Published: Sunday | March 8, 2009



Cedric Wilson, Contributor

Canute Thompson's article 'Investment schemes and fundamentalist thinking' (February 22) in this newspaper was certainly thought-provoking. He observed that "A good many of the investors in Olint (like many other such former clubs) were church people, many of whom classified as fundamentalist."

On the basis of that observation he then proceeded to argue that fundamentalism facilitates a mode of thinking that is "characterised by an uncritical acceptance of the presumed wisdom of some elevated other", and this make them particularly vulnerable to excessive risk-taking. The answer he suggests is a good dose of critical thinking.

It is interesting to note that while Thompson's advocacy for more critical thinking in the education system might be good for the society, his argument was not consistent with the rules of critical thinking.

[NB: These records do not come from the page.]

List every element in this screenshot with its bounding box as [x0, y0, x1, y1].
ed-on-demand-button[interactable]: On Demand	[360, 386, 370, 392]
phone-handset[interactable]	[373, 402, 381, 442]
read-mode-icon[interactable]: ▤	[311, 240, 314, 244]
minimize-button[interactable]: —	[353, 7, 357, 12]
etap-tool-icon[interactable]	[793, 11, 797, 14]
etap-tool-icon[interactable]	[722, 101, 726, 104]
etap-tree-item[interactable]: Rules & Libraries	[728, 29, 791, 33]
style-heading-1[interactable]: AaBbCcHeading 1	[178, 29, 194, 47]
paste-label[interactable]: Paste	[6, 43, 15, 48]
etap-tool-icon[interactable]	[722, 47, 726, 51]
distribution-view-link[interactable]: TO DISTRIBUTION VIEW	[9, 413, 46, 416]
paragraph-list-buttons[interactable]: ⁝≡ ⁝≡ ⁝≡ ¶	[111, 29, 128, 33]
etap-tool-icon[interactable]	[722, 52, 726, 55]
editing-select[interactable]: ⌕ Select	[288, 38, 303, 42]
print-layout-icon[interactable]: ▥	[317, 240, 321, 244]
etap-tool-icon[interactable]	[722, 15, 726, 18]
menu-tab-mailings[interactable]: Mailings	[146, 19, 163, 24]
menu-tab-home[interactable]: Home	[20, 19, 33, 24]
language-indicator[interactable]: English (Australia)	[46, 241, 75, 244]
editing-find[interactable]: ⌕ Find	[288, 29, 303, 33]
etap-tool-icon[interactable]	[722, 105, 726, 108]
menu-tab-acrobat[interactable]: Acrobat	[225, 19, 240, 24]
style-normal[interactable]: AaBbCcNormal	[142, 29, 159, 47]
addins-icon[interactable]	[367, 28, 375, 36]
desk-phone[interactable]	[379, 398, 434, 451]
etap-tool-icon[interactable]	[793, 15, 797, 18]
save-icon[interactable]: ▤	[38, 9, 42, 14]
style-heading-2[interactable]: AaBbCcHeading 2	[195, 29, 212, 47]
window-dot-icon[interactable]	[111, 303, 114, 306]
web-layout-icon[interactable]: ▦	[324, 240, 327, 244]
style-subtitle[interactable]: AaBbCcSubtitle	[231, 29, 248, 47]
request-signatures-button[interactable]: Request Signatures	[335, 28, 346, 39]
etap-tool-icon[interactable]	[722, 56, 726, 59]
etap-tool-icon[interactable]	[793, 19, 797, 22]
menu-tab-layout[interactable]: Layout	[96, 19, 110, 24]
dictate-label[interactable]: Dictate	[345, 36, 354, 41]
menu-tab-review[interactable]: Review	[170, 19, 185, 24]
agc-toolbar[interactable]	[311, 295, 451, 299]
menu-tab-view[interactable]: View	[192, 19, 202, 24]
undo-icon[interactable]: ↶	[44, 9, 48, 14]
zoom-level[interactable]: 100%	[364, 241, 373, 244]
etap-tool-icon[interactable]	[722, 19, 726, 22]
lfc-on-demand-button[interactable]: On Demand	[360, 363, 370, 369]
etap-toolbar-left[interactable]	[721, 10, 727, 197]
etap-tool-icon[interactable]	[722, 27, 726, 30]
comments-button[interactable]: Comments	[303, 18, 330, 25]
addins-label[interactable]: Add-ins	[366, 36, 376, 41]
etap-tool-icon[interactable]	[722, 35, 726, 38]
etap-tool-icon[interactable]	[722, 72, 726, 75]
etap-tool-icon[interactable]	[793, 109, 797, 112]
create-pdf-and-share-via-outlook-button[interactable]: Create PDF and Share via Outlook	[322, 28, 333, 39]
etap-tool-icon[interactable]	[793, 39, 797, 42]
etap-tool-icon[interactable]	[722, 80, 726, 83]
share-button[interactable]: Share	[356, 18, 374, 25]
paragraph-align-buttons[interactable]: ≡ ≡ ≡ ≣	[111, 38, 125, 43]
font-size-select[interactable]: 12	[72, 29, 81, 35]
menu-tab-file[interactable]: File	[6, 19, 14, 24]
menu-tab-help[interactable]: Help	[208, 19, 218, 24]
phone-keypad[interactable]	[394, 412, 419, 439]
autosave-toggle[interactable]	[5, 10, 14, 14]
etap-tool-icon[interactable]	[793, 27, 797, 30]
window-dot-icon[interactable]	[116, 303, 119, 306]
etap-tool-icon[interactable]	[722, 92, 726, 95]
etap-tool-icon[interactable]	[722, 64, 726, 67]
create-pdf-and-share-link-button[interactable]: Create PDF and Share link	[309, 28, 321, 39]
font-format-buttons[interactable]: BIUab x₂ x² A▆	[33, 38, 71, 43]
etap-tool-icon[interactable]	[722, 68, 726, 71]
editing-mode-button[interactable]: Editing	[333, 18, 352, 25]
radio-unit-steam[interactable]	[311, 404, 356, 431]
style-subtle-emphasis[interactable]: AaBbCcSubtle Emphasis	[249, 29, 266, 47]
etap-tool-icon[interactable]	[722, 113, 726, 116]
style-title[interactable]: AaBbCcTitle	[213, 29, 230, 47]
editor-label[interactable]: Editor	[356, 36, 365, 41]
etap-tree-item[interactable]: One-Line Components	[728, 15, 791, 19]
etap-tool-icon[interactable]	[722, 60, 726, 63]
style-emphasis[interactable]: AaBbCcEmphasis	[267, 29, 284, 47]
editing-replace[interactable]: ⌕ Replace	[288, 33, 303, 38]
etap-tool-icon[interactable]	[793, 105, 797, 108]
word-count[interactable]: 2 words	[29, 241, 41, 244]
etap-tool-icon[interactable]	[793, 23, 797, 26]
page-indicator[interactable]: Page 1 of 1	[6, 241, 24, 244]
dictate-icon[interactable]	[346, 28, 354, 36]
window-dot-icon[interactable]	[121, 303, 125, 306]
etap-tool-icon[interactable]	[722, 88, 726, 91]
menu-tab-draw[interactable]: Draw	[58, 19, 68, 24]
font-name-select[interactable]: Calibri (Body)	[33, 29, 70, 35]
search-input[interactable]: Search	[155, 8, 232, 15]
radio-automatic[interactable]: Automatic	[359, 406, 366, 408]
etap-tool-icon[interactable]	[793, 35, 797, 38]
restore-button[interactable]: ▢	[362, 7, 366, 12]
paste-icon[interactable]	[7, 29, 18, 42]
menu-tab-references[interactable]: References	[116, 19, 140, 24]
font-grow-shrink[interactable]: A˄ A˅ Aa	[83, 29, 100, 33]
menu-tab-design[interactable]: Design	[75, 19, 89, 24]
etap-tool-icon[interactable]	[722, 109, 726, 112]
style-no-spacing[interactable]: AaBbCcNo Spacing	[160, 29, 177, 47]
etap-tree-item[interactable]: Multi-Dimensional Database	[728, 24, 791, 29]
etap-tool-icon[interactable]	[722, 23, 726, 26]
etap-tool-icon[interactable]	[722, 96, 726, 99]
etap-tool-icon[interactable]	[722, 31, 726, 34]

In the first place, the notion that fundamentalist church members were greater victims in the fallout of the alternative schemes is entirely speculative. No data was presented to support the premise and the backing is weak. What was completely ignored is a sea of silent evidence - "What proportion of the investors were fundamentalists in relation to those who were not?" "What share of the victims received a university education?" "How many of the risk-takers were ever exposed to critical thinking?" It is possible that if this data were available the evidence might very well suggest that fundamentalists were no more victims than other members of the society.

Rationality

A central assumption of economics is that human beings are essentially rational and, as such, will take decisions that will maximise their long-term satisfaction. For sure, many investors went to extremes - selling the roof over their heads, taking out huge loans and in some cases trading their souls with the devil to get the money to invest. However, in many cases this kind of behaviour does not accord with rationality.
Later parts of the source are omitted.